* _Input data_
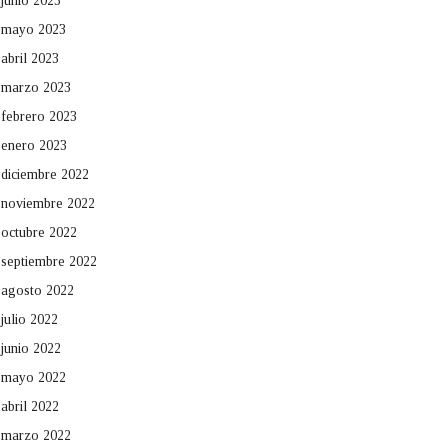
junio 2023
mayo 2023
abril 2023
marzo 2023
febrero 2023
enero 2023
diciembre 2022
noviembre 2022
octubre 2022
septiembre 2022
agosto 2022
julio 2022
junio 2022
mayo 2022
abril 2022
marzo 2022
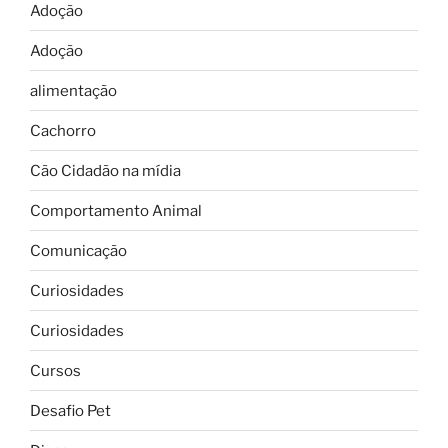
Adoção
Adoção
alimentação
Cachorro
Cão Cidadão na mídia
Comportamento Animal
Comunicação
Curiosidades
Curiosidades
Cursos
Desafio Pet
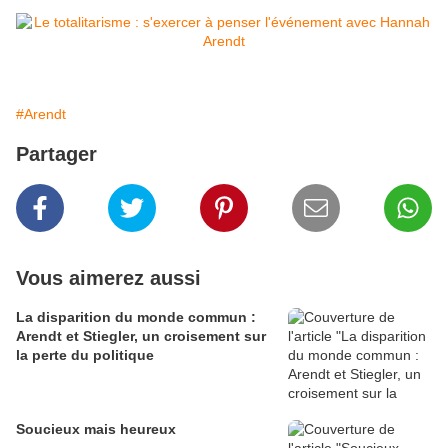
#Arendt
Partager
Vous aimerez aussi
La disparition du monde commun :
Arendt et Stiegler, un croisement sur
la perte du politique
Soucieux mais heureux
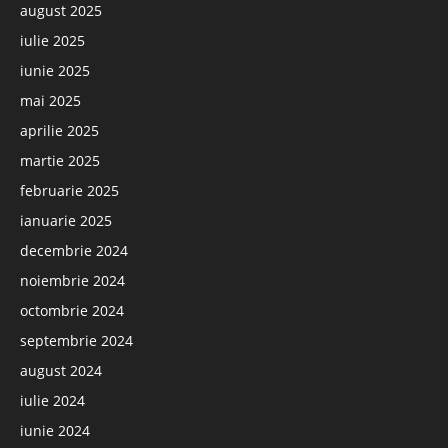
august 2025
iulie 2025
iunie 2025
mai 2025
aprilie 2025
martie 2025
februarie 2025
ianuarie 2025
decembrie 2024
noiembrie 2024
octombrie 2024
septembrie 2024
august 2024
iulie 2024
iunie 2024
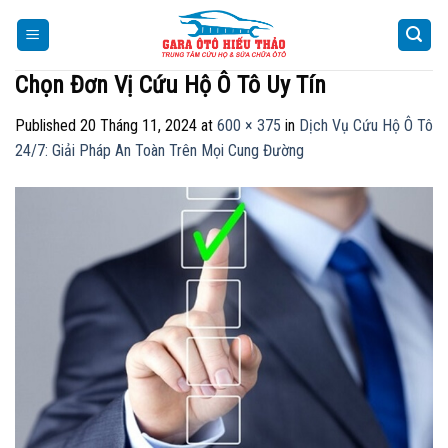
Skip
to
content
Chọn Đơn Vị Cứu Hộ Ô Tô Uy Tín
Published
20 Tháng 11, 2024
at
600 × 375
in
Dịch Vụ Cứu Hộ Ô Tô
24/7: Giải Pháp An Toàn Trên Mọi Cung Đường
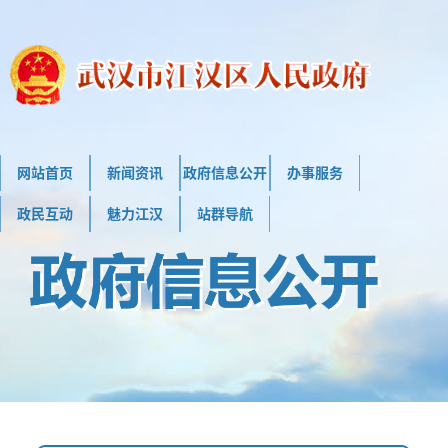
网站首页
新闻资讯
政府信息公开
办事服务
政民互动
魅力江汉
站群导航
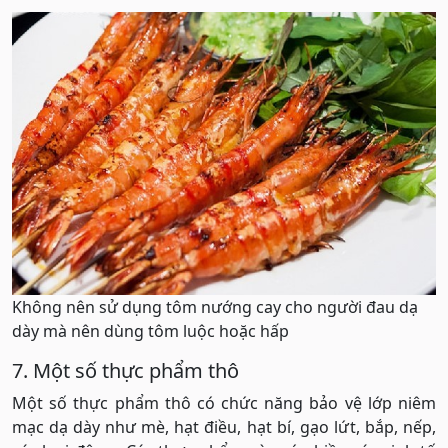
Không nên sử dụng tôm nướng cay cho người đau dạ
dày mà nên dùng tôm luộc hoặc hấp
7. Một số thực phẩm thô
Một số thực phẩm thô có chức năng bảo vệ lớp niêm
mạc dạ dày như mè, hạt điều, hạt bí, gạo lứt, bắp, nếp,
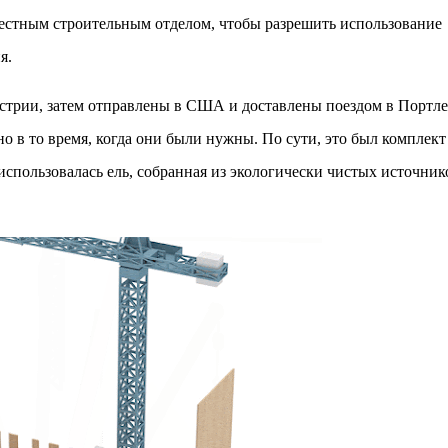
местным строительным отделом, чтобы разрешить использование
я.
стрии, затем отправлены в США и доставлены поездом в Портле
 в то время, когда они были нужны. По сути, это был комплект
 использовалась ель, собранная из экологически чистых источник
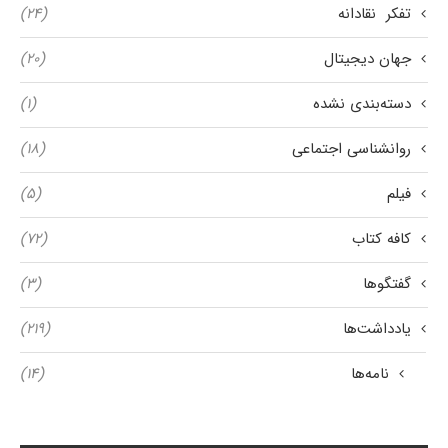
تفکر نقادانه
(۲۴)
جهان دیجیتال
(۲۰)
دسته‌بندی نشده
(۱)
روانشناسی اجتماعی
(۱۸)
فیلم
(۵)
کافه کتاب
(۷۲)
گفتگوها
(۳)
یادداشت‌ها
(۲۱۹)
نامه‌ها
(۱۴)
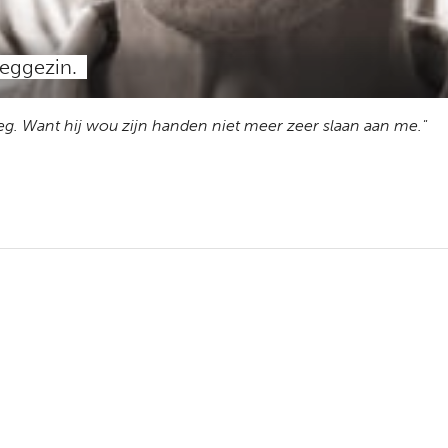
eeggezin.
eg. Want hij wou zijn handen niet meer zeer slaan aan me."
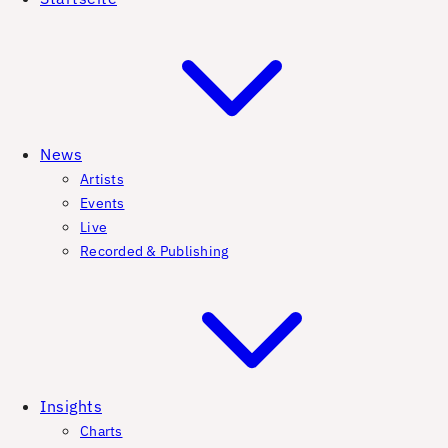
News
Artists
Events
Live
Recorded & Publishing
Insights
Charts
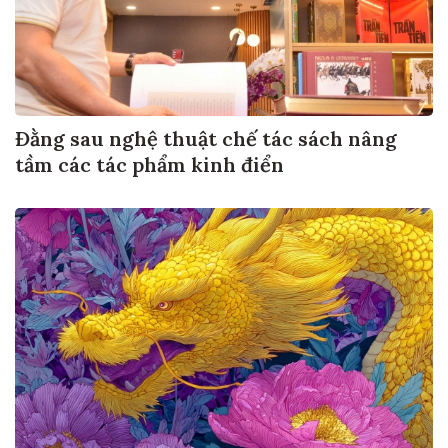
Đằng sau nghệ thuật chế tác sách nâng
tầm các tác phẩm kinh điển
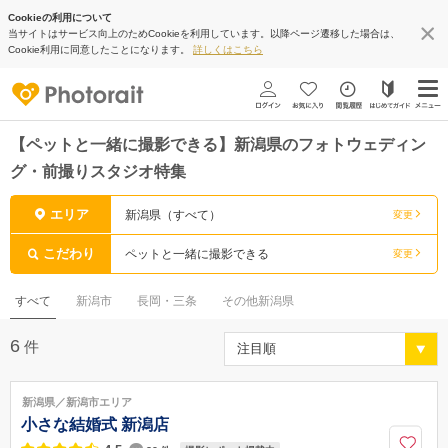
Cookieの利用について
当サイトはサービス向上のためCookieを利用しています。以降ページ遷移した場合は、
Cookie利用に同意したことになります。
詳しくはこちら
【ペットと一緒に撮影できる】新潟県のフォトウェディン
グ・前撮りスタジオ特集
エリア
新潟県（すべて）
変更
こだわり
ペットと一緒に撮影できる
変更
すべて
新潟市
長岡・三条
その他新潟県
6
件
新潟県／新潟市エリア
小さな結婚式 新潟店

* * *

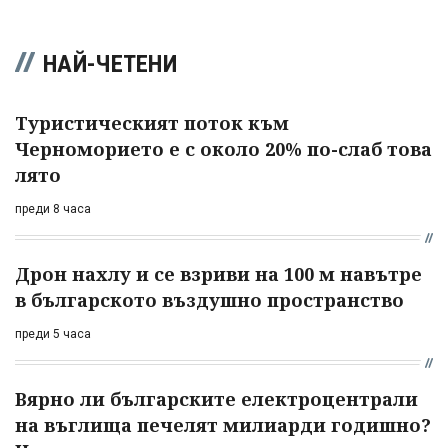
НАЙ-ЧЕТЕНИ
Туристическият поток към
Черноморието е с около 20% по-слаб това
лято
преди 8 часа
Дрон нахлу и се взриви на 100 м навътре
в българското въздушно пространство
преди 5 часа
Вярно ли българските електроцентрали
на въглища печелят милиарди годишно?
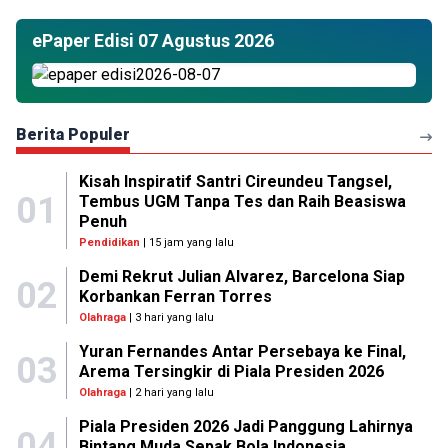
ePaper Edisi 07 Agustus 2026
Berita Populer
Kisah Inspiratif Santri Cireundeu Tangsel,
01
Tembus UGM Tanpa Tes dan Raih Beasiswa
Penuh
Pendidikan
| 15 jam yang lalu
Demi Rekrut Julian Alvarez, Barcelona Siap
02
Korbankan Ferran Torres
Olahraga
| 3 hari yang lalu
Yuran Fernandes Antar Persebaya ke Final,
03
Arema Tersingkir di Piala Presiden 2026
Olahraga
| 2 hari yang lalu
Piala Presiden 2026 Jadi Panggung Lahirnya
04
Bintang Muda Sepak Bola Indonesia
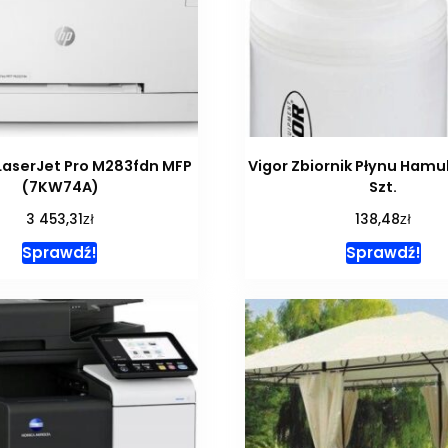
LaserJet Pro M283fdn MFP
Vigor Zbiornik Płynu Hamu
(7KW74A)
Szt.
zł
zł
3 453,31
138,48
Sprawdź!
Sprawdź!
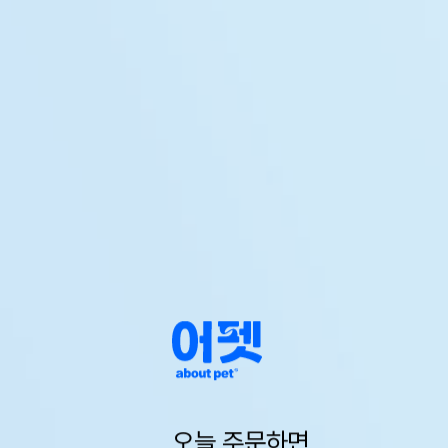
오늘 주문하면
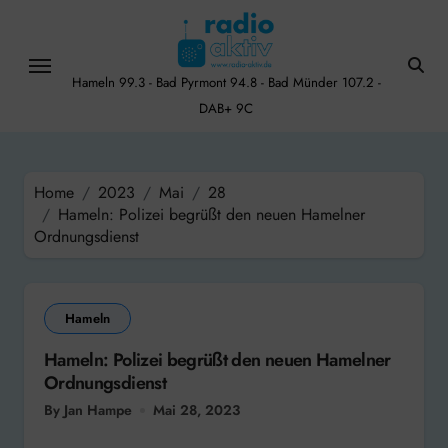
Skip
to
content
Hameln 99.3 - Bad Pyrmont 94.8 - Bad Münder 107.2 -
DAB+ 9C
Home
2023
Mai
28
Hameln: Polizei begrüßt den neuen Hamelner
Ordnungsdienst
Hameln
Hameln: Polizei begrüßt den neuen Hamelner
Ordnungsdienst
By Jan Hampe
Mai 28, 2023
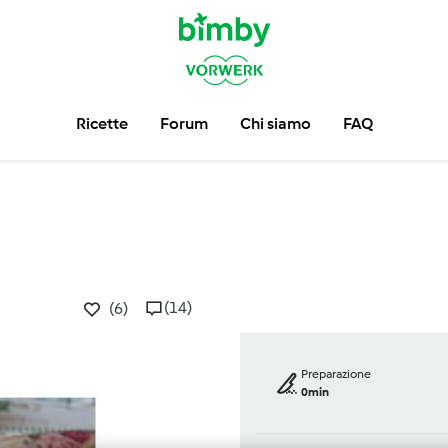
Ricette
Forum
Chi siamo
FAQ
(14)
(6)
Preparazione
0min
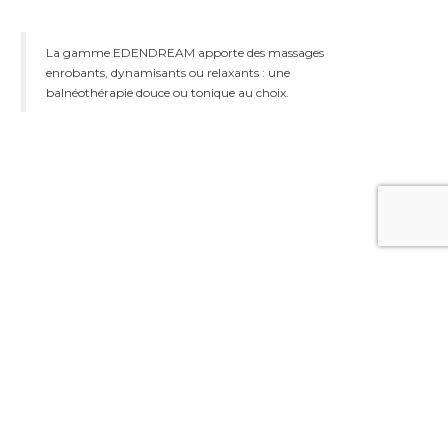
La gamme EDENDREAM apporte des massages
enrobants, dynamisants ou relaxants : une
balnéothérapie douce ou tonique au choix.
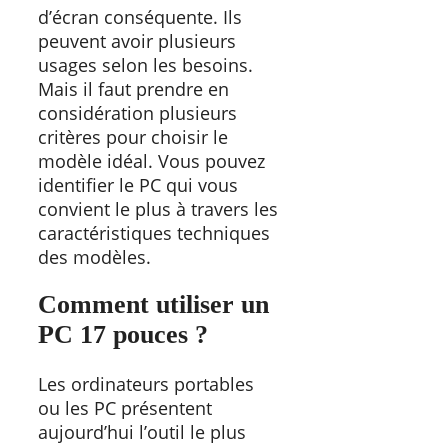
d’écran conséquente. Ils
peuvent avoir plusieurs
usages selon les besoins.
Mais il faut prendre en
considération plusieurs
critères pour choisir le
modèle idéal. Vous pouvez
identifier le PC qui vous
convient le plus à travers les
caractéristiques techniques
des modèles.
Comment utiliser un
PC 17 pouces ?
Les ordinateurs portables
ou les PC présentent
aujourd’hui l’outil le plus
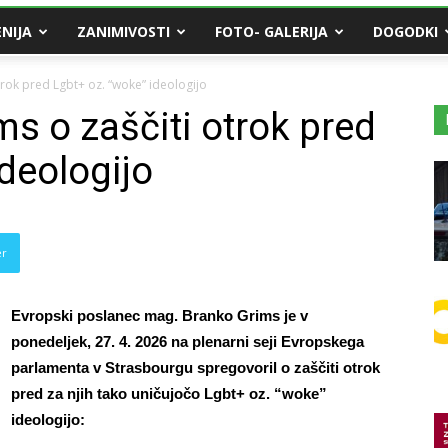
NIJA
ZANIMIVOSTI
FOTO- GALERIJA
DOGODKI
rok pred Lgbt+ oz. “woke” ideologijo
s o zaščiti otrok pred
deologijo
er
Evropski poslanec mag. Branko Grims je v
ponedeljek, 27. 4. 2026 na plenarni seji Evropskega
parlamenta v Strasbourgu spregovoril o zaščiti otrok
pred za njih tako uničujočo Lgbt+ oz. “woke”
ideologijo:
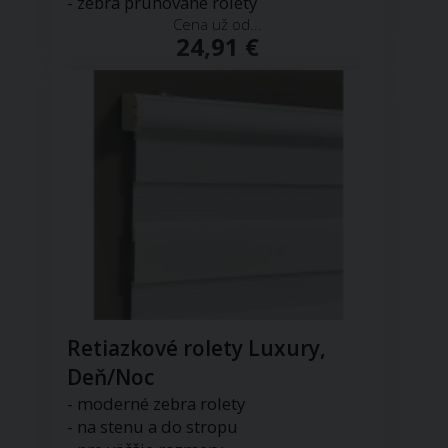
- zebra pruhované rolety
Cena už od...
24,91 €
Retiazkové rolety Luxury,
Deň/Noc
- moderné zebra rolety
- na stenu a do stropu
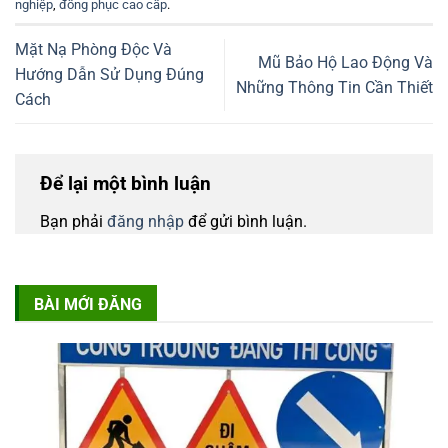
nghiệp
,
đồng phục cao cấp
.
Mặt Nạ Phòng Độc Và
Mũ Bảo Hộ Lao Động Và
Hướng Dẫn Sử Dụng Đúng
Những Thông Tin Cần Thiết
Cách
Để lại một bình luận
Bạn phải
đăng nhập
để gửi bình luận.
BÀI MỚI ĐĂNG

* _About this exercise_
Copy every line of the records above that contains "woke".

* _Reply to the task_
rok pred Lgbt+ oz. “woke” ideologijo
pred za njih tako uničujočo Lgbt+ oz. “woke”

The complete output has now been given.